I found myself installing a game.  A game I had only read a few reviews for.  No matter how hard I tried I had to experience it.  I began my quest confused and lost, stuck in a dark nightmare with no way of returning unless I somehow rescued Alan’s wife, Alice.  I ran through the woods, flashlight and revolver in hand battling dark entities know only as The Taken but the darkness was overpowering.  My flashlight burned the darkness away and revealed the weakness these entities had.  I fired round after round at the hoard around me, the beam of light highlighting the cold black eyes.  It was to much .  I had to reach a safe place.  In the distance there was a single beacon of light shining down like a sign from God.  I had to run.  I had to escape the darkness.  I was running, my hands numb and sweat on the mouse.  I made it just as The Taken had reached me.  As I entered the light The Taken dissipated before my eyes like a wavy mirage but i was safe.  I had found my safe haven. ” – Vitosal’s own manuscript page

Playing Alan Wake was a breathe of fresh air and a nice break from the more commercial releases that have plagued my desk recently.  While it did take me a while to get through it i found myself almost addicted to the simplicity of it.  This is not a great game, and it’s not bad.  It’s a decent take on an old tale spun in a slightly different way.  Progressing through the game is like watching a series.  It’s full of twists, turns, gasp moments and cliff hangers and the fact that each episode starts off with ” previously on Alan Wake “ is a nice little addition to the formula.  I wish more games did that.  The only other game i know that does the whole previously thing was Driver San Francisco which funnily enough was a game I enjoyed as well.  The game reminds of something i have read or watched or seen but i can’t put my finger on it.  It’s like a Stephen King book only better with exception to The Shining and Silver Bullet because those were cool books and movies.

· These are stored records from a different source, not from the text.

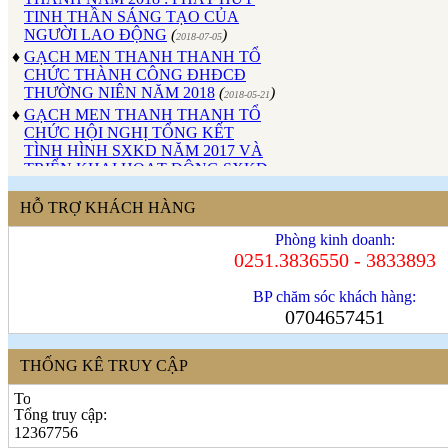
NGƯỜI LAO ĐỘNG
(
)
2018-07-05
♦
GẠCH MEN THANH THANH TỔ
CHỨC THÀNH CÔNG ĐHĐCĐ
THƯỜNG NIÊN NĂM 2018
(
)
2018-05-21
♦
GẠCH MEN THANH THANH TỔ
CHỨC HỘI NGHỊ TỔNG KẾT
TÌNH HÌNH SXKD NĂM 2017 VÀ
TRIỂN KHAI HOẠT ĐỘNG SXKD
NĂM 2018
(
)
2018-01-17
♦
CÔNG ĐOÀN CÔNG TY GẠCH
HỖ TRỢ KHÁCH HÀNG
MEN THANH THANH TỔ CHỨC
THÀNH CÔNG ĐẠI HỘI NHIỆM
Phòng kinh doanh:
KỲ XV (2017 - 2022)
(
)
2017-10-04
0251.3836550 - 3833893
♦
GẠCH MEN THANH THANH TỔ
CHỨC HỘI THAO MỪNG NGÀY
BP chăm sóc khách hàng:
CÁCH MẠNG THÁNG 8 VÀ
0704657451
QUỐC KHÁNH 2/9.
(
)
2017-10-02
♦
GẠCH MEN THANH THANH TỔ
CHỨC THÀNH CÔNG HỘI NGHỊ
THỐNG KÊ TRUY CẬP
ĐẠI BIỂU NGƯỜI LAO ĐỘNG
NĂM 2017
(
)
2017-10-02
Tổng truy cập:
♦
Sử dụng vật liệu thân thiện với môi
12367756
trường và an toàn cho người sử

You play as main protagonist Alan Wake, a successful thriller novelist from New York who journeys to the fictional town of Bright Falls, Washington, with his wife Alice for a relaxing vacation.  But then the shit hits the fan when Alice disappears and events from Alan’s new book start unfolding in the town although he has no recollection of even writing it.  Intriguing isn’t it?   As the story moves forward you learn the history of Alan and Alice which adds a nice depth to the character and you might even start to sympathize with him.

The graphic’s are pretty much what you would expect from a game like this.  Nothing really fantastic to report on visually considering that this is pretty much a dark and light game.

E.G. 1:  When it’s night time, it’s dark….enough said.

E.G. 1:  When it’s day time, it’s light…….enough said.

Based on the complicated mathematical examples I gave above the only difference between night time and day time is that in the night time you need a flashlight and all the crazies come out to play while in the day time the town is completely normal. (well, except for a few characters)

The controls are simplistically easy.  Left click shoot, Right click focuses flashlight beam, E interact, Shift to dodge and sprint, Q to replace batteries and Middle Mouse button to use flash bangs and flares.  As simple as that is it can sometimes be gimmicky.  When i want to sprint I first dodge and then sprint.  And when you actually do dodge an enemy i found the camera to be annoying because it focuses on you  dodging the guy and you can’t see where you’re running.  ( I manged to run off a freaking cliff)

The story is pretty good, a decent plot mixed with an intriguing character that would journey to the bowels of hell in order to save the world.  While this is something we have all seen before I enjoyed this character more because i can relate to him.  ( Except for the part where he was willing to fight the darkness, where I would curl up into the fetal position, waiting for death and wondering why God is punishing me)

I really think this probably the most under rated game I have ever played.  Granted it’s not everyone’s cup of tea but If you have the money, enjoy dramatic, creepy thrillers and need something to play before the bigger releases come out, I recommend this.